Harga Mati Menangkan Harto
Golkar Kumpulkan PK dan Pengurus Organisasi Sayap
TRENGGALEK – DPD Golkar bertekad memenangkan Soeharto untuk duduk kembali menjadi Bupati Trenggalek periode 2010-2015. Kemarin, pengurus DPD Golkar mulai memanasi mesin politiknya. Seluruh pengurus kecamatan (PK) dan pengurus lain melakukan konsolidasi dan diberi sosialisasi terkait dengan bakal calon bupati (Bacabup) Soeharto yang diusung Golkar.
Sosialisasi berlangsung di aula kantor DPD Partai Golkar ini dihadiri Bacabup Soeharto dan para pengurus partai. Mulai dari dewan pertimbangan, dewan penasihat, pengurus DPD 2, pengurus pleno, pengurus kecamatan, pengurus organisasi sayap, dan lainnya.

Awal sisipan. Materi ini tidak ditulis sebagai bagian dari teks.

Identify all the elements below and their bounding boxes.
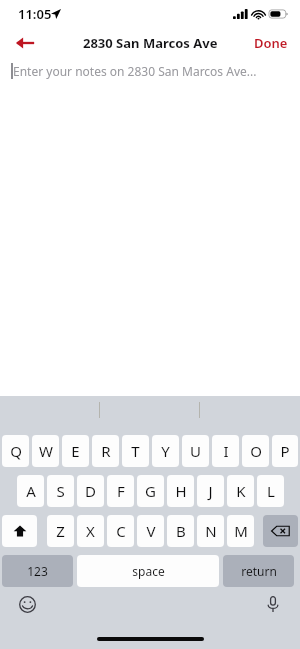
button[interactable]: W <box>32 435 59 467</box>
button[interactable]: T <box>122 435 149 467</box>
button[interactable]: 123 <box>2 555 73 587</box>
button[interactable]: Emoji <box>14 591 40 617</box>
staticText: K <box>236 481 246 501</box>
button[interactable]: space <box>77 555 219 587</box>
staticText: G <box>145 481 156 501</box>
button[interactable]: C <box>107 515 134 547</box>
button[interactable]: Z <box>47 515 74 547</box>
button[interactable]: U <box>182 435 209 467</box>
button[interactable]: Back <box>8 28 40 58</box>
button[interactable]: A <box>17 475 44 507</box>
staticText: return <box>241 563 277 579</box>
staticText: W <box>39 441 53 461</box>
button[interactable]: Dictation <box>260 591 286 617</box>
button[interactable]: F <box>107 475 134 507</box>
staticText: A <box>26 481 36 501</box>
staticText: M <box>234 521 248 541</box>
staticText: N <box>205 521 217 541</box>
staticText: I <box>223 441 229 461</box>
staticText: space <box>132 563 165 579</box>
button[interactable]: E <box>62 435 89 467</box>
button[interactable]: Backspace <box>263 515 298 547</box>
button[interactable]: H <box>167 475 194 507</box>
button[interactable]: K <box>227 475 254 507</box>
button[interactable]: X <box>77 515 104 547</box>
staticText: F <box>117 481 125 501</box>
staticText: C <box>116 521 126 541</box>
button[interactable]: N <box>197 515 224 547</box>
staticText: B <box>176 521 186 541</box>
staticText: 11:05 <box>18 5 52 23</box>
staticText: U <box>190 441 201 461</box>
staticText: T <box>131 441 140 461</box>
button[interactable]: I <box>212 435 239 467</box>
button[interactable]: M <box>227 515 254 547</box>
staticText: Q <box>10 441 22 461</box>
staticText: J <box>208 481 213 501</box>
staticText: P <box>280 441 290 461</box>
staticText: Enter your notes on 2830 San Marcos Ave.… <box>13 63 257 79</box>
staticText: 2830 San Marcos Ave <box>83 34 218 52</box>
staticText: V <box>146 521 156 541</box>
staticText: D <box>85 481 96 501</box>
button[interactable]: B <box>167 515 194 547</box>
staticText: Y <box>161 441 170 461</box>
staticText: S <box>56 481 65 501</box>
button[interactable]: G <box>137 475 164 507</box>
staticText: H <box>175 481 187 501</box>
button[interactable]: D <box>77 475 104 507</box>
button[interactable]: Enter your notes on 2830 San Marcos Ave.… <box>0 58 300 84</box>
button[interactable]: P <box>272 435 298 467</box>
button[interactable]: V <box>137 515 164 547</box>
staticText: Z <box>56 521 65 541</box>
button[interactable]: S <box>47 475 74 507</box>
button[interactable]: R <box>92 435 119 467</box>
staticText: O <box>250 441 262 461</box>
staticText: 123 <box>27 563 48 579</box>
staticText: L <box>267 481 275 501</box>
staticText: E <box>71 441 80 461</box>
button[interactable]: Shift <box>2 515 37 547</box>
staticText: Done <box>254 34 288 52</box>
button[interactable]: O <box>242 435 269 467</box>
button[interactable]: Done <box>242 30 300 56</box>
button[interactable]: Y <box>152 435 179 467</box>
staticText: R <box>101 441 111 461</box>
button[interactable]: Q <box>2 435 29 467</box>
button[interactable]: return <box>223 555 294 587</box>
staticText: X <box>86 521 95 541</box>
button[interactable]: J <box>197 475 224 507</box>
button[interactable]: L <box>257 475 284 507</box>
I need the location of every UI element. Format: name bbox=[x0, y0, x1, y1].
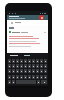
button[interactable]: Key bbox=[40, 69, 43, 73]
button[interactable]: Account bbox=[39, 15, 44, 20]
button[interactable]: Key bbox=[28, 64, 31, 68]
button[interactable]: Key bbox=[24, 75, 27, 79]
button[interactable]: Key bbox=[24, 59, 27, 63]
button[interactable]: Key bbox=[32, 59, 35, 63]
button[interactable]: Key bbox=[16, 75, 19, 79]
button[interactable]: Key bbox=[20, 69, 23, 73]
button[interactable]: Key bbox=[16, 59, 19, 63]
button[interactable]: Key bbox=[28, 75, 31, 79]
button[interactable]: Key bbox=[8, 69, 11, 73]
button[interactable] bbox=[9, 31, 46, 33]
button[interactable]: Emoji bbox=[12, 80, 15, 84]
button[interactable]: Key bbox=[12, 75, 15, 79]
button[interactable]: Key bbox=[20, 59, 23, 63]
button[interactable]: Key bbox=[36, 64, 39, 68]
button[interactable]: Symbols bbox=[8, 80, 11, 84]
button[interactable]: Key bbox=[12, 69, 15, 73]
button[interactable]: Key bbox=[12, 59, 15, 63]
button[interactable]: Period bbox=[37, 80, 40, 84]
button[interactable]: Key bbox=[44, 69, 47, 73]
button[interactable]: Enter bbox=[41, 80, 47, 84]
button[interactable]: Key bbox=[36, 59, 39, 63]
button[interactable]: Key bbox=[32, 75, 35, 79]
button[interactable]: Key bbox=[28, 59, 31, 63]
button[interactable]: Key bbox=[8, 64, 11, 68]
button[interactable]: Key bbox=[8, 75, 11, 79]
button[interactable]: Key bbox=[16, 69, 19, 73]
button[interactable]: Key bbox=[28, 69, 31, 73]
button[interactable]: Key bbox=[20, 64, 23, 68]
button[interactable]: Key bbox=[24, 69, 27, 73]
button[interactable]: Key bbox=[32, 64, 35, 68]
button[interactable]: Key bbox=[24, 64, 27, 68]
button[interactable]: Key bbox=[44, 75, 47, 79]
button[interactable]: Key bbox=[32, 69, 35, 73]
button[interactable]: Key bbox=[20, 75, 23, 79]
button[interactable]: Key bbox=[12, 64, 15, 68]
button[interactable]: Key bbox=[36, 69, 39, 73]
button[interactable]: Key bbox=[36, 75, 39, 79]
button[interactable] bbox=[7, 20, 48, 25]
button[interactable]: Key bbox=[16, 64, 19, 68]
button[interactable]: Key bbox=[40, 75, 43, 79]
button[interactable]: Key bbox=[44, 64, 47, 68]
button[interactable]: Key bbox=[40, 64, 43, 68]
button[interactable]: Key bbox=[8, 59, 11, 63]
button[interactable]: Key bbox=[44, 59, 47, 63]
button[interactable]: Key bbox=[40, 59, 43, 63]
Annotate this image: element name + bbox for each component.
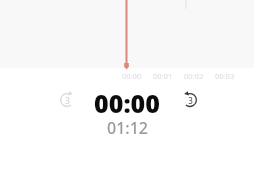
button[interactable]: Forward 3 seconds xyxy=(180,90,200,110)
staticText: 00:00 xyxy=(122,71,142,81)
staticText: 3 xyxy=(65,95,70,106)
staticText: 00:03 xyxy=(215,71,235,81)
button[interactable] xyxy=(0,0,254,68)
staticText: 00:01 xyxy=(153,71,173,81)
staticText: 3 xyxy=(188,95,193,106)
staticText: 00:00 xyxy=(94,86,160,115)
staticText: 01:12 xyxy=(107,117,148,137)
button[interactable]: Rewind 3 seconds xyxy=(57,90,77,110)
button[interactable]: 00:00 xyxy=(84,86,170,115)
staticText: 00:02 xyxy=(184,71,204,81)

Dari sosialisasi kemarin, diharapkan pengurus melakukan konsolidasi ke bawah. Dengan target harga mati memenangkan Soeharto. Kebulatan tekad mengusung Soeharto ini diwujudkan dalam slogan Madep, Mantep Mbangun Desa Bersama Soeharto. Disampaikan Ketua DPD Parta Golkar Trenggalek Wakidi, slogan ini bermakna sekaligus pesan yang diharapkan Partai Golkar, agar ke depan, dalam pemerintahan Soeharto menitikberatkan pada penguatan otonomi desa dalam menguatkan otonomi daerah. “Kami berharap peningkatan program kerakyatan yang meliputi sektor pertanian, perikanan, kelautan, dan pariwisata menjadi fokus perhatian di masa depan,” ucap Wakidi.
Dari sosialisasi tersebut, Wakidi meminta untuk ditindaklajuti disampaikan ke bawah. Sementara DPD juga akan terus menjalin kebersamaan dengan partai-partai lain dalam Koalisi Trenggalek Maju Mapan yang dideklarasikan beberapa waktu lalu.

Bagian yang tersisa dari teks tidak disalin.